De ceng-ceng (uitspraak: tsjeng-tsjeng) heeft vijf omgekeerde cimbaaltjes die met twee losse cimbaaltjes worden geslagen. Het instrument volgt de ritmes en de dynamiek van de kendang en wordt onder andere gebruikt om bepaalde dansbewegingen muzikaal te benadrukken.
Melodische instrumenten
De calung (uitspraak: tsjaloeng) –ook wel jublag genoemd– spelen in het algemeen de kernmelodie, ondersteund door de jegogan die slechts een aantal van de noten meespelen. De jegogan heeft de laagse stemming van alle melodische instrumenten, de calung is een octaaf hoger gestemd. De jegogan wordt bespeeld met een stok met een zacht bolvormig uiteinde, de calung met een houten hamer met rubber op het slaggedeelte. Hierdoor hebben beide instrumenten een zachte, gedempte klank. De instrumenten beslaan één octaaf, bestaande uit vijf noten.
De gangsa spelen meestal omspelingen van de hoofdmelodie. de gangsa pemade is een octaaf hoger gestemd dan de calung, de gangsa kantilan is nog een octaaf hoger gestemd. Beide types gangsa bevatten tien toetsen en bestrijken ongeveer twee octaven. Ze worden bespeeld met harde houten hamers waarmee een groot dynamisch bereik ontstaat.
Bij snelle passages wordt de melodie gesplitst in twee complementaire partijen die elk door één groep instrumenten wordt gespeeld. Deze techniek heet kotekan en maakt grote variaties in snelheid mogelijk.

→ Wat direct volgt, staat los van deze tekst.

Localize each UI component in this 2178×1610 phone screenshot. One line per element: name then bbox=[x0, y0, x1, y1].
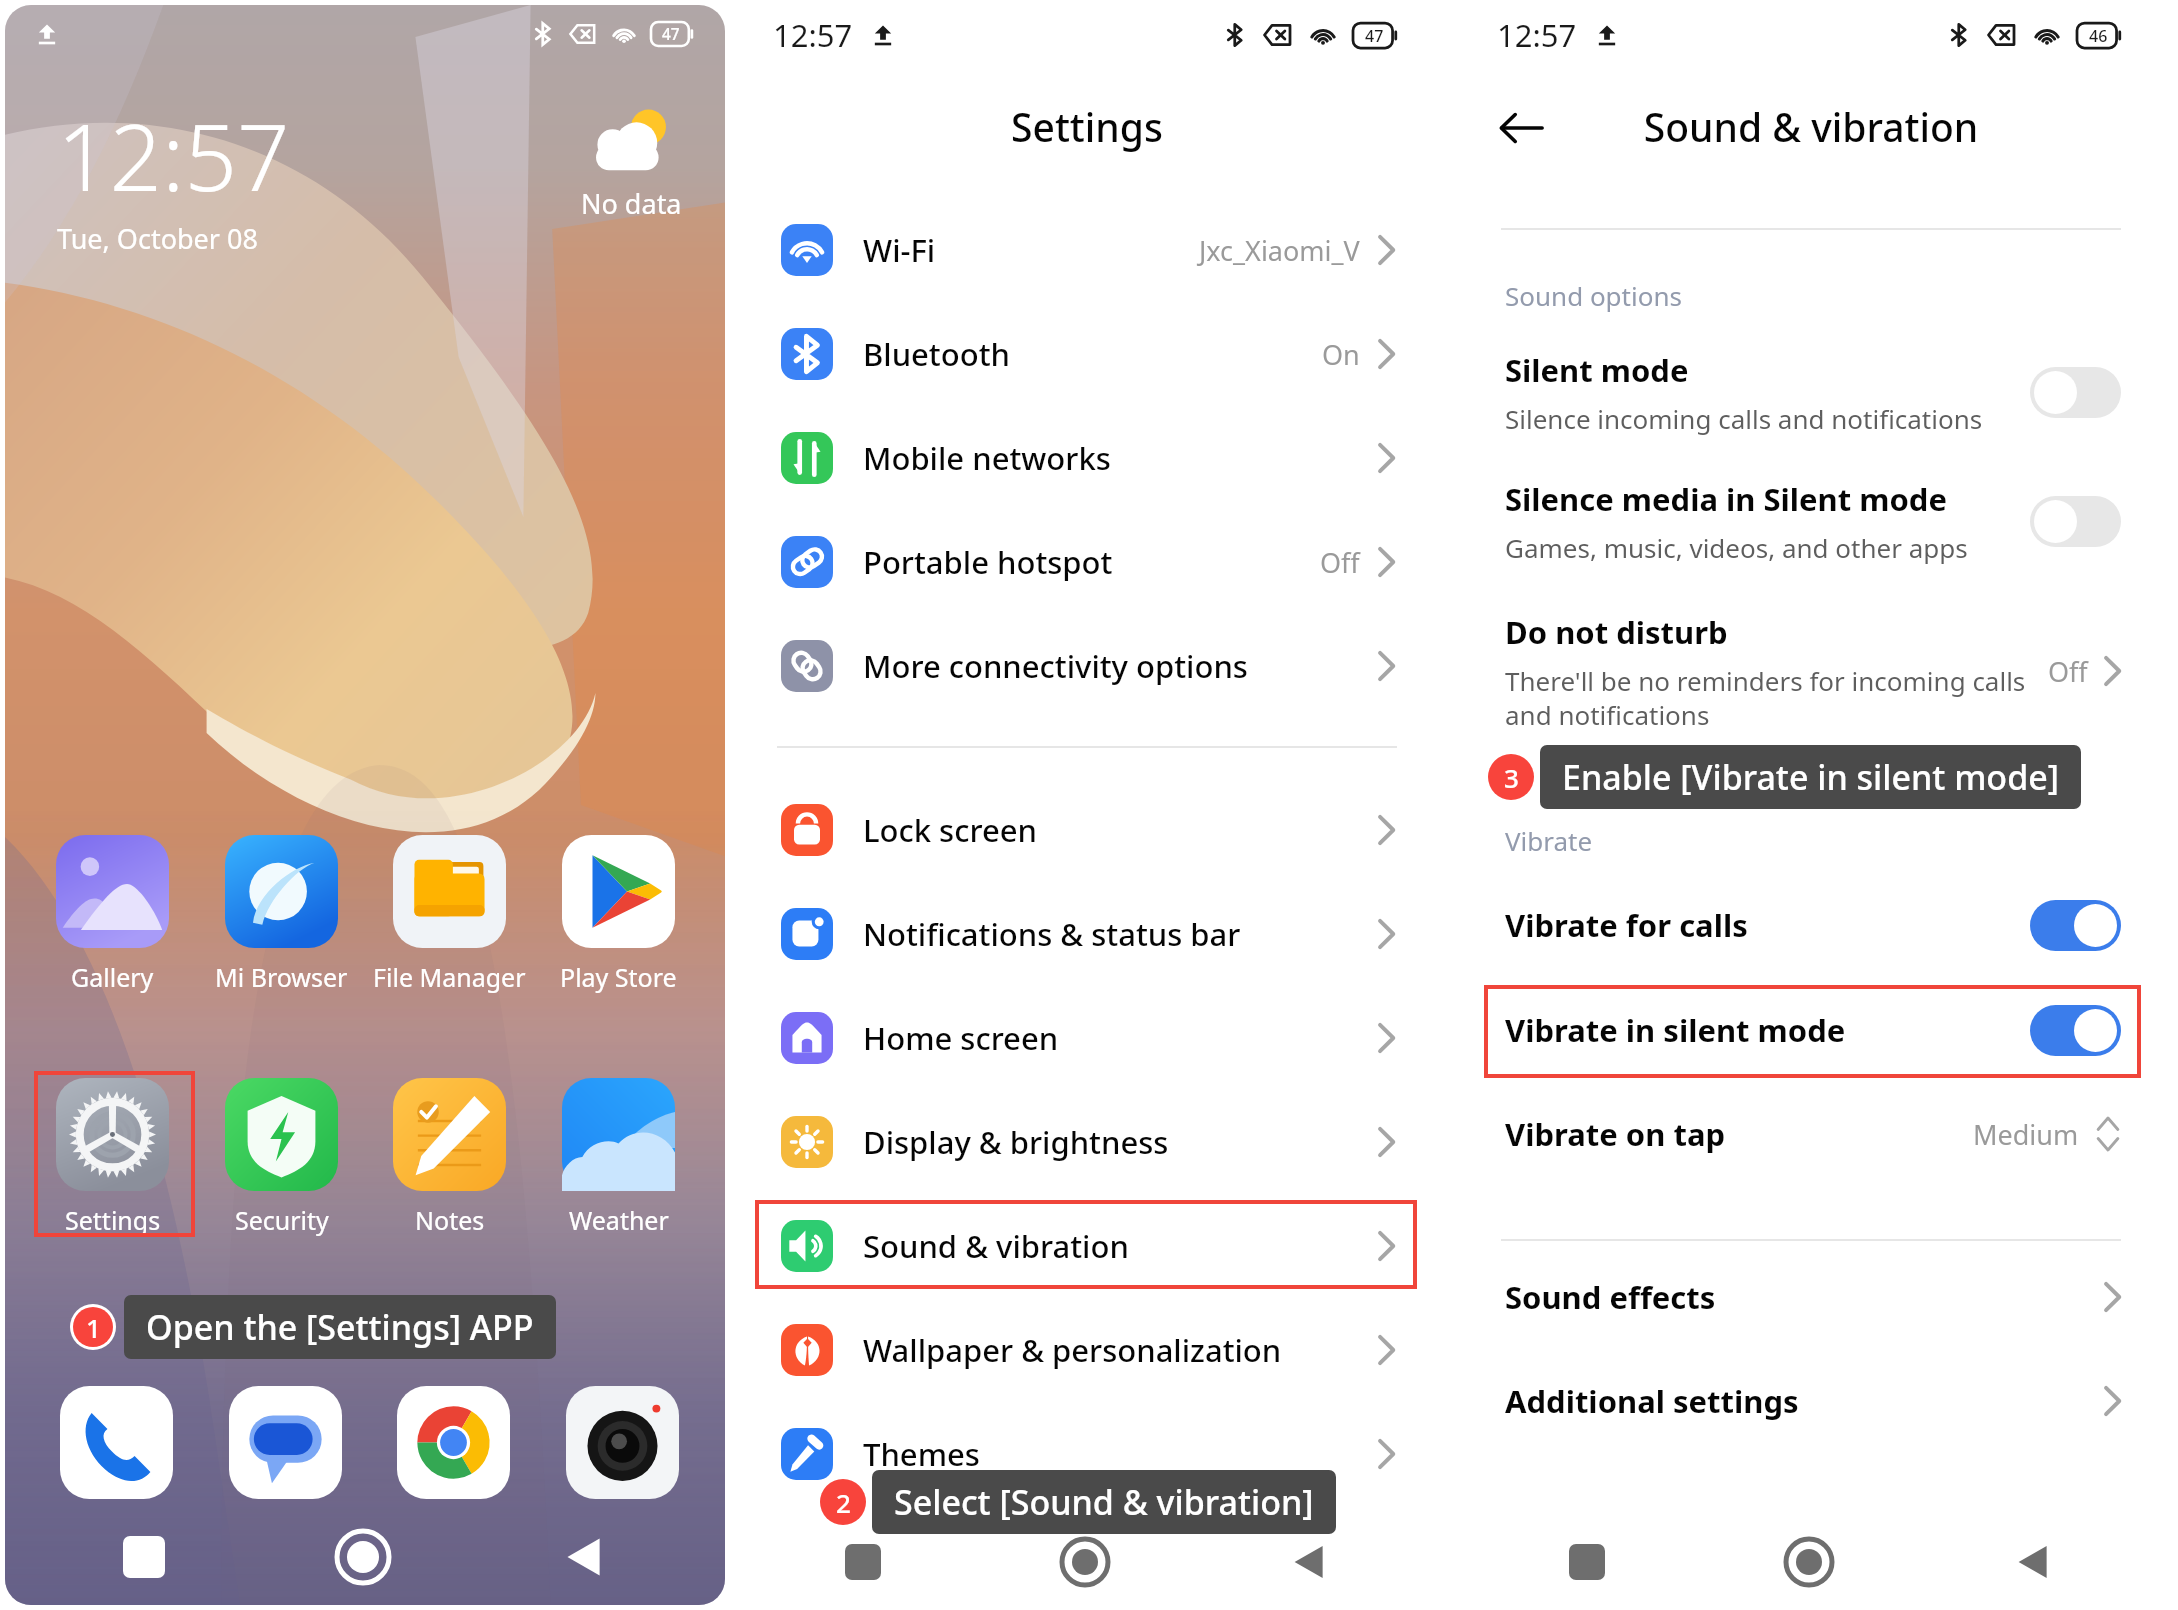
button[interactable]: Vibrate on tap bbox=[1451, 1089, 2171, 1179]
button[interactable]: Silence media in Silent mode bbox=[1451, 456, 2171, 586]
staticText: No data bbox=[581, 185, 682, 222]
staticText: Sound effects bbox=[1505, 1276, 1716, 1318]
staticText: Portable hotspot bbox=[863, 541, 1113, 583]
button[interactable]: Wallpaper & personalization bbox=[727, 1298, 1447, 1402]
staticText: 12:57 bbox=[773, 14, 853, 56]
staticText: Off bbox=[1320, 544, 1360, 581]
staticText: Play Store bbox=[560, 960, 677, 994]
button[interactable]: Play Store bbox=[536, 835, 701, 994]
button[interactable]: Home bbox=[335, 1529, 391, 1585]
staticText: Jxc_Xiaomi_V bbox=[1199, 232, 1360, 269]
staticText: Wi-Fi bbox=[863, 229, 936, 271]
staticText: Home screen bbox=[863, 1017, 1059, 1059]
button[interactable]: Recents bbox=[123, 1536, 165, 1578]
staticText: Vibrate on tap bbox=[1505, 1113, 1726, 1155]
staticText: Notifications & status bar bbox=[863, 913, 1241, 955]
staticText: Display & brightness bbox=[863, 1121, 1169, 1163]
staticText: File Manager bbox=[373, 960, 526, 994]
staticText: Enable [Vibrate in silent mode] bbox=[1562, 754, 2059, 800]
staticText: Select [Sound & vibration] bbox=[894, 1479, 1314, 1525]
staticText: Tue, October 08 bbox=[57, 220, 258, 257]
staticText: Sound & vibration bbox=[863, 1225, 1129, 1267]
staticText: Mi Browser bbox=[215, 960, 348, 994]
staticText: Additional settings bbox=[1505, 1380, 1799, 1422]
button[interactable]: Display & brightness bbox=[727, 1090, 1447, 1194]
button[interactable]: Portable hotspot bbox=[727, 510, 1447, 614]
staticText: Settings bbox=[727, 100, 1447, 153]
button[interactable]: Recents bbox=[845, 1544, 881, 1580]
button[interactable]: Camera bbox=[566, 1386, 679, 1499]
button[interactable]: Home bbox=[1784, 1537, 1834, 1587]
button[interactable]: Recents bbox=[1569, 1544, 1605, 1580]
staticText: 3 bbox=[1504, 760, 1519, 795]
button[interactable]: Silent mode bbox=[1451, 327, 2171, 457]
staticText: Off bbox=[2048, 653, 2088, 690]
staticText: Security bbox=[235, 1203, 329, 1237]
button[interactable]: On bbox=[2030, 1005, 2121, 1056]
button[interactable]: Phone bbox=[60, 1386, 173, 1499]
button[interactable]: Sound & vibration bbox=[727, 1194, 1447, 1298]
button[interactable]: Gallery bbox=[30, 835, 195, 994]
button[interactable]: Vibrate in silent mode bbox=[1451, 985, 2171, 1075]
staticText: 46 bbox=[2089, 25, 2108, 47]
staticText: Silence media in Silent mode bbox=[1505, 478, 1947, 520]
button[interactable]: Off bbox=[2030, 367, 2121, 418]
staticText: Games, music, videos, and other apps bbox=[1505, 530, 1968, 565]
button[interactable]: More connectivity options bbox=[727, 614, 1447, 718]
button[interactable]: Back bbox=[2013, 1542, 2053, 1582]
button[interactable]: Vibrate for calls bbox=[1451, 880, 2171, 970]
staticText: Sound options bbox=[1505, 278, 1682, 313]
staticText: Gallery bbox=[71, 960, 154, 994]
staticText: Weather bbox=[569, 1203, 669, 1237]
staticText: Vibrate for calls bbox=[1505, 904, 1748, 946]
button[interactable]: Sound effects bbox=[1451, 1252, 2171, 1342]
button[interactable]: Back bbox=[1289, 1542, 1329, 1582]
staticText: On bbox=[1322, 336, 1360, 373]
staticText: Silence incoming calls and notifications bbox=[1505, 401, 1983, 436]
staticText: 2 bbox=[836, 1485, 851, 1520]
staticText: Do not disturb bbox=[1505, 611, 1728, 653]
button[interactable]: Themes bbox=[727, 1402, 1447, 1506]
staticText: Notes bbox=[415, 1203, 485, 1237]
staticText: 47 bbox=[662, 24, 680, 45]
button[interactable]: Back bbox=[561, 1534, 607, 1580]
button[interactable]: Lock screen bbox=[727, 778, 1447, 882]
staticText: 12:57 bbox=[1497, 14, 1577, 56]
button[interactable]: Notes bbox=[367, 1078, 532, 1237]
button[interactable]: On bbox=[2030, 900, 2121, 951]
staticText: Vibrate bbox=[1505, 823, 1593, 858]
button[interactable]: Home screen bbox=[727, 986, 1447, 1090]
staticText: There'll be no reminders for incoming ca… bbox=[1505, 663, 2026, 732]
button[interactable]: Bluetooth bbox=[727, 302, 1447, 406]
button[interactable]: Messages bbox=[229, 1386, 342, 1499]
button[interactable]: File Manager bbox=[367, 835, 532, 994]
staticText: Lock screen bbox=[863, 809, 1037, 851]
staticText: Bluetooth bbox=[863, 333, 1010, 375]
staticText: Vibrate in silent mode bbox=[1505, 1009, 1846, 1051]
button[interactable]: Off bbox=[2030, 496, 2121, 547]
staticText: Sound & vibration bbox=[1451, 100, 2171, 153]
button[interactable]: Notifications & status bar bbox=[727, 882, 1447, 986]
staticText: Settings bbox=[65, 1203, 161, 1237]
staticText: Wallpaper & personalization bbox=[863, 1329, 1282, 1371]
staticText: Open the [Settings] APP bbox=[146, 1304, 534, 1350]
button[interactable]: Settings bbox=[30, 1078, 195, 1237]
staticText: More connectivity options bbox=[863, 645, 1248, 687]
staticText: Mobile networks bbox=[863, 437, 1111, 479]
button[interactable]: Do not disturb bbox=[1451, 591, 2171, 751]
staticText: Medium bbox=[1973, 1116, 2079, 1153]
staticText: 12:57 bbox=[57, 93, 290, 218]
button[interactable]: Home bbox=[1060, 1537, 1110, 1587]
button[interactable]: Security bbox=[199, 1078, 364, 1237]
button[interactable]: Additional settings bbox=[1451, 1356, 2171, 1446]
button[interactable]: Chrome bbox=[397, 1386, 510, 1499]
staticText: 1 bbox=[86, 1310, 101, 1345]
button[interactable]: Mobile networks bbox=[727, 406, 1447, 510]
staticText: Silent mode bbox=[1505, 349, 1689, 391]
button[interactable]: Mi Browser bbox=[199, 835, 364, 994]
staticText: Themes bbox=[863, 1433, 980, 1475]
staticText: 47 bbox=[1365, 25, 1384, 47]
button[interactable]: Back bbox=[1491, 98, 1551, 158]
button[interactable]: Weather bbox=[536, 1078, 701, 1237]
button[interactable]: Wi-Fi bbox=[727, 198, 1447, 302]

Van de ugal –ook wel gying genoemd– is er meestal maar één in het orkest. De ugal omspeelt de hoofdmelodie met een eigen partij die langzamer is dan die van de gangsa. De ugal is naast de suling (fluit) en trompong het enige instrument in het orkest dat in enige mate kan improviseren op de hoofdmelodie.
Bij de legong-stijl (zie les 4 voor uitleg over muziekstijlen) worden vaak twee gender rambat gebruikt in plaats van de ugal. Het instrument komt in paren voor (twee of vier), en wordt bespeeld met stokken met aan het uiteinde een houten schijf.
De trompong wordt bij oudere muziekstijlen (gong gedé, semar pagulingan) als solo-instrument ingezet in plaats van de ugal. Het instrument heeft dezelfde stemming als de reyong (zie hieronder) maar wordt door slechts één speler bespeeld. Hij gebruikt hiervoor twee lange, met touw omwonden stokken.
De reyong bestaat uit twaalf gestemde ketels en wordt door vier spelers bespeeld. Elke speler gebruikt hiervoor twee houten stokken waarvan het uiteinde met touw is omwonden. De vier partijen vullen elkaar aan en vormen een kotekan vergelijkbaar met die van de gangsa. Daarnaast kan de reyong als slagwerk worden gebruikt, waarbij op verschillende manieren op de ketels wordt geslagen of getikt.
De suling speelt de basismelodie met kleine geïmproviseerde variaties. De speler houdt continu een luchtvoorraad in zijn wangen, waardoor hij kan ademhalen zonder de luchtstroom te onderbreken. Deze techniek heet ngunjal angkihan (circulaire ademhaling).